TASK TO CARRY OUT ->
From the entries below, output the line with "a teljes tej" and each following line up to and including the line with "termékcsalád között?", exactly as written.

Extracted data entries

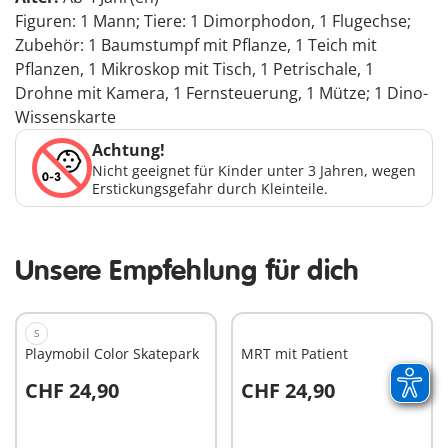
Figuren: 1 Mann; Tiere: 1 Dimorphodon, 1 Flugechse;
Zubehör: 1 Baumstumpf mit Pflanze, 1 Teich mit
Pflanzen, 1 Mikroskop mit Tisch, 1 Petrischale, 1
Drohne mit Kamera, 1 Fernsteuerung, 1 Mütze; 1 Dino-
Wissenskarte
Achtung!
Nicht geeignet für Kinder unter 3 Jahren, wegen
Erstickungsgefahr durch Kleinteile.
Unsere Empfehlung für dich
S
Playmobil Color Skatepark
MRT mit Patient
CHF 24,90
CHF 24,90
In den Warenkorb
In den Warenkorb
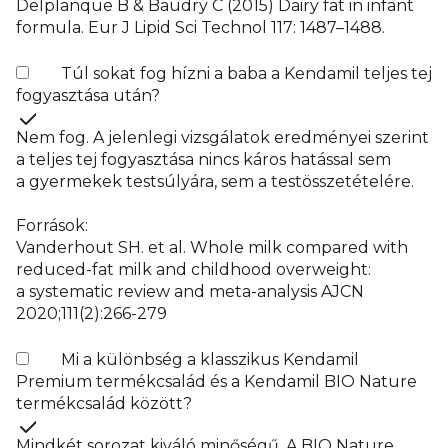
Delplanque B & Baudry C (2015) Dairy fat in infant
formula. Eur J Lipid Sci Technol 117: 1487–1488.
Túl sokat fog hízni a baba a Kendamil teljes tej
fogyasztása után?
Nem fog. A jelenlegi vizsgálatok eredményei szerint
a teljes tej fogyasztása nincs káros hatással sem
a gyermekek testsúlyára, sem a testösszetételére.
Források:
Vanderhout SH. et al. Whole milk compared with
reduced-fat milk and childhood overweight:
a systematic review and meta-analysis AJCN
2020;111(2):266-279
Mi a különbség a klasszikus Kendamil
Premium termékcsalád és a Kendamil BIO Nature
termékcsalád között?
Mindkét sorozat kiváló minőségű. A BIO Nature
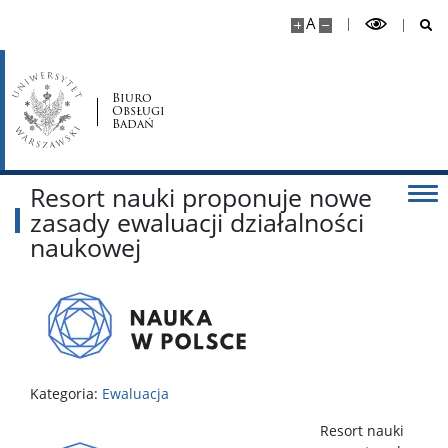
A
Biuro
Obsługi
Badań
Resort nauki proponuje nowe
zasady ewaluacji działalności
naukowej
Kategoria:
Ewaluacja
Resort nauki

OUTPUT BELOW ->
a teljes tej fogyasztása nincs káros hatással sem
a gyermekek testsúlyára, sem a testösszetételére.
Források:
Vanderhout SH. et al. Whole milk compared with
reduced-fat milk and childhood overweight:
a systematic review and meta-analysis AJCN
2020;111(2):266-279
Mi a különbség a klasszikus Kendamil
Premium termékcsalád és a Kendamil BIO Nature
termékcsalád között?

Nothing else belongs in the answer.